**Task data**:

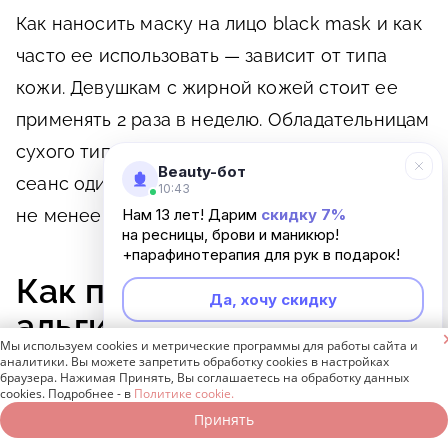
Как наносить маску на лицо black mask и как
часто ее использовать — зависит от типа
кожи. Девушкам с жирной кожей стоит ее
применять 2 раза в неделю. Обладательницам
сухого типа кожи достаточно проводить
Beauty-бот
сеанс один раз в 7 дней. Курс должен длиться
10:43
Нам 13 лет! Дарим
скидку 7%
не менее 3–4 недель.
на ресницы, брови и маникюр!
+парафинотерапия для рук в подарок!
Как правильно наносить
Да, хочу скидку
альгинатную маску на

Мы используем cookies и метрические программы для работы сайта и
лицо: пошаговая
Неинтересно
аналитики. Вы можете запретить обработку cookies в настройках
браузера. Нажимая Принять, Вы соглашаетесь на обработку данных
инструкция
cookies. Подробнее - в
Политике cookie.
Принять
Записаться онлайн
Позвонить бесплатно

**Problem description**:
The lines from the one holding "cookies. Подробнее - в" to the end of the entries are to be repeated exactly, with both ends included and nothing else.

**Result of the exercise**:
cookies. Подробнее - в
Политике cookie.
Принять
Записаться онлайн
Позвонить бесплатно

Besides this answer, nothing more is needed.